If it can be argued that live Baroque music is in need of a facelift, the members of the period music ensemble Red Priest are the surgeons for the job. Clad in red shirts and black trousers, the British foursome took the stage at Rollins’ Tiedtke Concert Hall on Sunday afternoon, infusing an all-Baroque program with a fresh aura of whimsicality.
Established in 1997, Red Priest is known for adding a nonchalant and humorous spin to Baroque classics. But the joviality is never at the expense of top-notch musicianship; the interplay between Piers Adams, recorders, David Greenberg, violin, Angela East, cello, and David Wright, harpsichord, is accomplished superbly. Their repertoire, performed mostly from memory, allows for stylistic liberties and improvisation, all carefully controlled by the group’s remarkable synergy.

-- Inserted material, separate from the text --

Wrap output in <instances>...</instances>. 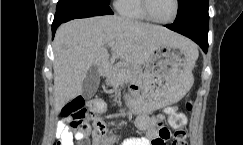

And so it went on Sunday’s concert, presented by the Bach Festival Society. The contrapuntal textures of the Overture of Handel’s Messiah displayed the ensemble’s accuracy. Sensible phrasing held together the swirl of melodies as the group synthesized Handel’s music – featured throughout the program – into a delectable four-instrument arrangement.
The array of Adams’ period recorders underneath the harpsichord showed the toolbox of a unique artist and entertainer. Most of the concert served as a showcase for his complete mastery of the exotic instrument. A musical pastiche, “The Messiah Suite: Part 2”, started with a soulful bass recorder—its peculiar shape might remind you of something you would find underneath your kitchen sink —over a pedal tone on the cello.
The performances were most rewarding when the pace slowed down and the theatricalities subsided, which still allowed for much charisma to be infused to the selections. Besides improvisation over figured bass lines, the group added percussive effects—fluttering over the mouthpiece of the recorder, light drumming on the back of the violin, and foot tapping—and a subversive battle of squeals between violin and cello in the last movement of the Telemann sonata.
Still more memorable were “The Messiah Suite: Part 3”, which amusingly mixed a guffawing snippet of Happy Birthday with the ‘Hallelujah’ from the revered oratorio and a tongue-in-cheek walking bass line on the cello, and a medley titled “Bach on G”, featuring solo spotlights for East and Greenberg. The latter entered to join the cello almost imperceptibly, a great feat in attack and control of dynamics; this was followed by a rambunctious Scottish fiddle jig. The sound was a potpourri of styles, impossible to turn away from, yet curiously artificial, but always wrapped up with a bow of inimitable musicianship.
My lingering recollections of Red Priest’s delightful take on the Telemann sonata makes me think that the German master would not have had it any other way.